You and I live in the greatest country in the world. That is what we believe.

It is the land of the free and the home of the brave.

It is my opinion that we take so much for granted in America. Food, clothing and shelter have always been staples of the American way of life. Some simply have it in more abundance.

Countries around the world struggle mightily to have these everyday necessities. In our United States, we are not without our trials and challenges. For example, if you live on the West Coast, you are prone to forest fires. If you live on the Gulf Coast or in the Midwest, you will be subjected to hurricanes and tornadoes respectively.

Wherever we live, nature will find us. We adjust our lifestyles to them, and we live our lives accordingly. I know where we live, we prepare ourselves for hurricane season each year. Please know that I am quite familiar with the terms hurricane warning and hurricane watch. So, these natural events happen to all of us.

The state of Mississippi had a natural weather event recently that affected the quality of life in the capital of Mississippi. The Pearl River overflowed, and its capital, Jackson was victimized by it. The natural news painted a dark and disturbing picture of the City with Soul when describing what was happening there. People had to leave their homes with barely the clothes on their back.

The scene was sad, and residents lost a lot. Homes were flooded and valuable possessions were lost. The flooding led to thousands of residents not being able to drink the water.

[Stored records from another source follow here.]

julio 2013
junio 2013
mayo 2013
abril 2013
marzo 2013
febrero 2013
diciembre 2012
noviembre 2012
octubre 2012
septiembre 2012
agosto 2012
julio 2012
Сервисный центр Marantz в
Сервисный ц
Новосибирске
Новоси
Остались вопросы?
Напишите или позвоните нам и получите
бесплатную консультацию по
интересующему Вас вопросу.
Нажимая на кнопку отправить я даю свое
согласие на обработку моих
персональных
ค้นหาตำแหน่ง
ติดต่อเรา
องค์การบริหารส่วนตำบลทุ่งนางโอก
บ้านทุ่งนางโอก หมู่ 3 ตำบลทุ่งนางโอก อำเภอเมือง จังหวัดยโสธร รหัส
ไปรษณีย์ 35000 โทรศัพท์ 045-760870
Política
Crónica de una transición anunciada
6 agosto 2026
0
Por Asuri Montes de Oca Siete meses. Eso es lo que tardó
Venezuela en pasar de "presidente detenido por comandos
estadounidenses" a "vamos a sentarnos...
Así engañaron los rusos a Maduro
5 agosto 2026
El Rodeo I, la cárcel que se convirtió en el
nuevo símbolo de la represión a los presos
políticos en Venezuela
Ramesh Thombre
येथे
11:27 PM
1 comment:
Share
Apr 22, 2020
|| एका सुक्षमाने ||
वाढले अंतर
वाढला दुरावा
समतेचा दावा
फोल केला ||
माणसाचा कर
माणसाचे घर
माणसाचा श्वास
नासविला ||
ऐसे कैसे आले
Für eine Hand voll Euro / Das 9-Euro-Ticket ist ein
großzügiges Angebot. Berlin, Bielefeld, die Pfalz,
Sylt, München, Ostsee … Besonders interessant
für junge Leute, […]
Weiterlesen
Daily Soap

Drinking water is basic to our existence yet many of the residents in Jackson were denied this fundamental right. Voices at all levels have weighed in on this water problem. All seem to agree that this water issue needs some immediate attention and an overhaul. According to reports, the city had been under a boil water advisory since July 30.

Last Monday, Mississippi Gov. Tate Reeves said, “Today the tanks are full. Water pressure is solid.” He added, “While there may be more bad days in the future, we have, however, reached a place where people in Jackson can trust that water will come out of their faucet. People in Jackson can trust the toilets can be flushed.”

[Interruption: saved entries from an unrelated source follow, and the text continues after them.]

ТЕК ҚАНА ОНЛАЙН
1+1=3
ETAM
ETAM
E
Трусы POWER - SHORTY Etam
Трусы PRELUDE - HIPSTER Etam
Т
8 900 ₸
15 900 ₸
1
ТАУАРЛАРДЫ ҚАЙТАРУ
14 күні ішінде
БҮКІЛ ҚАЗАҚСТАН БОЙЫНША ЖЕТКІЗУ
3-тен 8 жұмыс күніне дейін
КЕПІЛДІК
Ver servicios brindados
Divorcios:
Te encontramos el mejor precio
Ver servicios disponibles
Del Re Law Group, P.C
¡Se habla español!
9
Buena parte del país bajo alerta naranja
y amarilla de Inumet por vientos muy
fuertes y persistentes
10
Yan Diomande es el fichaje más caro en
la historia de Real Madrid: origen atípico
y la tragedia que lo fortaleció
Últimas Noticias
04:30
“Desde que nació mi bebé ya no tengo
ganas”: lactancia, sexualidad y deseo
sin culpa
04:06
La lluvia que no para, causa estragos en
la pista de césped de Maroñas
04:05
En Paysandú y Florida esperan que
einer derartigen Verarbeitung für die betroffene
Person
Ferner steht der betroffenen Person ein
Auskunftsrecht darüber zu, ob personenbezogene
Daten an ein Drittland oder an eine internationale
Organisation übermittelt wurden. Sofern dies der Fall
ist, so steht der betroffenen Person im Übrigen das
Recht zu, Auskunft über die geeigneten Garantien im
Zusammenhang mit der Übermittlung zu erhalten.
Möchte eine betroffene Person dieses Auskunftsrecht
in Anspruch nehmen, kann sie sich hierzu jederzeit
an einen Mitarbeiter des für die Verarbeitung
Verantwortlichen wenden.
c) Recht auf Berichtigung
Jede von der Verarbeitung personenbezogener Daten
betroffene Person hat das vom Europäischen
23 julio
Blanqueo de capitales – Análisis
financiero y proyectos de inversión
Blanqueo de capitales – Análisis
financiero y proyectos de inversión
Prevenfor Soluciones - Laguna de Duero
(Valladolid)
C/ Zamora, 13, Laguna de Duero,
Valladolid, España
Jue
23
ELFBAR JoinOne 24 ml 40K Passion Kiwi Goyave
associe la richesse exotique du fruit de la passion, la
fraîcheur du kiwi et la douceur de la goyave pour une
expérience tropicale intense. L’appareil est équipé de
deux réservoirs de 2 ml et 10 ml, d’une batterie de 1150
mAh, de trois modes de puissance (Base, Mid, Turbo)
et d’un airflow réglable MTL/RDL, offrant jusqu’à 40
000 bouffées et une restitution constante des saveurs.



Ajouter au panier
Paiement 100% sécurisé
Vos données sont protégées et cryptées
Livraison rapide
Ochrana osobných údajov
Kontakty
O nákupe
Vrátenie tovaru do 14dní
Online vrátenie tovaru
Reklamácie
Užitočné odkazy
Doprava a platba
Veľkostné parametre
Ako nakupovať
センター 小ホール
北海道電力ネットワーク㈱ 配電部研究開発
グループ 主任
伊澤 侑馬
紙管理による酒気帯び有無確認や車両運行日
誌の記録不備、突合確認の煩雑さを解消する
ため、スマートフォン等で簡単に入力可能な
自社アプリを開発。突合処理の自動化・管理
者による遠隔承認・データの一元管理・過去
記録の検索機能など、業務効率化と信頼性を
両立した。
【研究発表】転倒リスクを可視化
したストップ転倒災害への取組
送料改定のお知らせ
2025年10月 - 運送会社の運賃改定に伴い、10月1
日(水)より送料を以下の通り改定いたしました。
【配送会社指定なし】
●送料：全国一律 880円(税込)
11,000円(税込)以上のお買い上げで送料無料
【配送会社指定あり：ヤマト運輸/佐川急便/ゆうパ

I am on the outside looking in at the comments made by the governor. Is it a victory because the toilets will flush, and the water will come out of the faucets? I did not see in these comments the words clean and safe. Did you?

It is my thinking that you want your water to be clean and safe. We cannot forget Flint Michigan. The FEMA official seems to think so as well. He believes it is too soon to say when all Jackson residents will have safe water to drink. FEMA Administrator Deanne Criswell said, “The focus right now is making sure we can get bottled water out.” On CNN’s “State of the Union,” he said, “There has been a lot of infrastructure damage that has been present for many years.”

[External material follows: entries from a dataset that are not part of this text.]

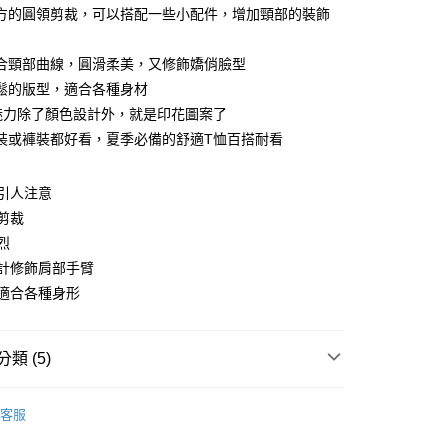
方的圓領剪裁，可以搭配一些小配件，增加頸部的裝飾
合頸部曲線，圓滑柔美，又修飾嬌俏臉型
鬆的版型，適合各種身材
y
魅力除了顏色設計外，就是印花圖案了
裝或褲裝都好看，夏季必備的舒適T恤百搭耐看
分期
引人注意
剪裁
你分期使用說明】
享後付
由台灣大哥大提供，台灣大哥大用戶可立即使用無須另外申請。
烈
式選擇「大哥付你分期」，訂單成立後會自動跳轉到大哥付的交易
計修飾肩部手臂
證手機門號後，選擇欲分期的期數、繳款截止日，確認付款後即
FTEE先享後付」】
適合各種身形
。
先享後付是「在收到商品之後才付款」的支付方式。 讓您購物簡單
准額度、可分期數及費用金額請依後續交易確認頁面所載為準。
心！
立30分鐘內，如未前往確認交易或遇審核未通過，訂單將自動取
：不需註冊會員、不需綁卡、不需儲值。
「轉專審核」未通過狀況，表示未達大哥付你分期系統評分，恕
：只要手機號碼，簡訊認證，即可結帳。
類 (5)
評估內容。
：先確認商品／服務後，再付款。
式說明】
Ｔ
短袖棉Ｔ
付款
項不併入電信帳單，「大哥付你分期」於每月結算日後寄送繳費提
EE先享後付」結帳流程】
客服
0，滿NT$699(含以上)免運費
方式選擇「AFTEE先享後付」後，將跳轉至「AFTEE先享後
熱銷｜Top 熱銷單品 ✩
訊連結打開帳單後，可選擇「超商條碼／台灣大直營門市／銀行轉
頁面，進行簡訊認證並確認金額後，即可完成結帳。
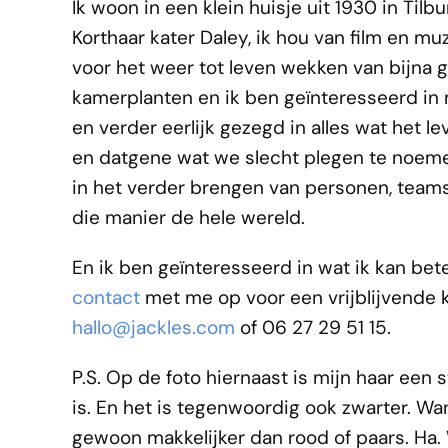
Ik woon in een klein huisje uit 1930 in Tilb
Korthaar kater Daley, ik hou van film en mu
voor het weer tot leven wekken van bijna 
kamerplanten en ik ben geïnteresseerd in
en verder eerlijk gezegd in alles wat het l
en datgene wat we slecht plegen te noem
in het verder brengen van personen, teams
die manier de hele wereld.
En ik ben geïnteresseerd in wat ik kan be
contact
met me op voor een vrijblijvende 
hallo@jackles.com
of 06 27 29 51 15.
P.S. Op de foto hiernaast is mijn haar een 
is. En het is tegenwoordig ook zwarter. Wa
gewoon makkelijker dan rood of paars. Ha. 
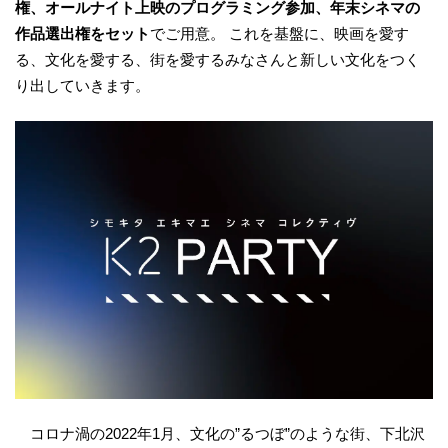
権、オールナイト上映のプログラミング参加、年末シネマの
作品選出権をセット
でご用意。 これを基盤に、映画を愛す
る、文化を愛する、街を愛するみなさんと新しい文化をつく
り出していきます。
コロナ渦の2022年1月、文化の”るつぼ”のような街、下北沢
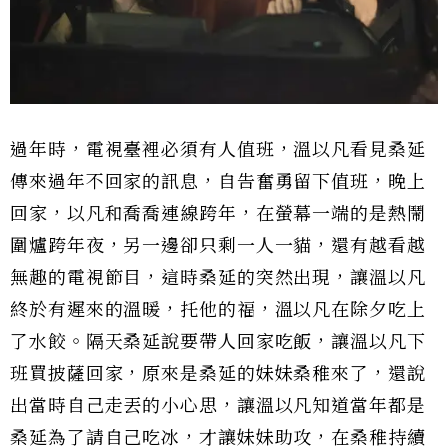
過年時，電視臺裡必須有人值班，溫以凡看見桑延
傳來過年不回家的訊息，自告奮勇留下值班，晚上
回家，以凡和喬喬連線跨年，在螢幕一端的是熱鬧
圍爐跨年夜，另一邊卻只剩一人一貓，還有越看越
無趣的電視節目，這時桑延的突然出現，讓溫以凡
終於有遲來的溫暖，托他的福，溫以凡在除夕吃上
了水餃。隔天桑延說要帶人回家吃飯，讓溫以凡下
班買披薩回家，原來是桑延的妹妹桑稚來了，還說
出當時自己走丟的小心思，讓溫以凡知道當年都是
桑延為了請自己吃冰，才讓妹妹助攻，在桑稚持續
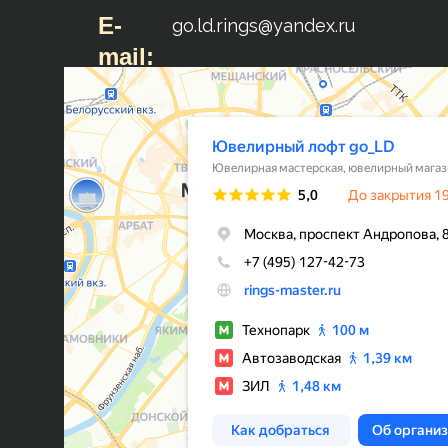
E-
go.ld.rings@yandex.ru
mail:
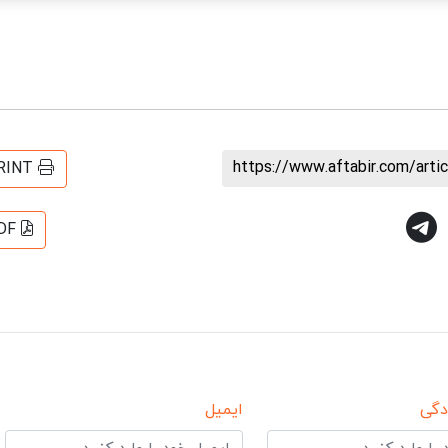
https://www.aftabir.com/art
RINT
DF
دگی
ایمیل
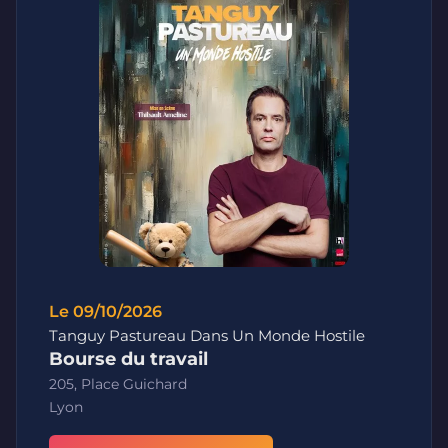
Le 09/10/2026
Tanguy Pastureau Dans Un Monde Hostile
Bourse du travail
205, Place Guichard
Lyon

Chokwe Antar Lumumba, mayor of Jackson agrees with him. He said, “As I have always warned, even when the pressure is restored, it’s not a matter of if these systems will fail, but when these systems will fail.”

Comments made by both elected officials suggest they see the problem differently. This problem is going to be front and center for a while. The citizens there cannot let it fall off the radar screen. Politics instead of humanity have come into play. The mayor is a Democrat, and the governor is a Republican. Put politics aside and give the people what they want.

What they want is clean drinking water.

James B. Ewers Jr. Ed.D., is a youth advocate, consultant, author and president emeritus of the Teen Mentoring Committee (TMC) of Ohio.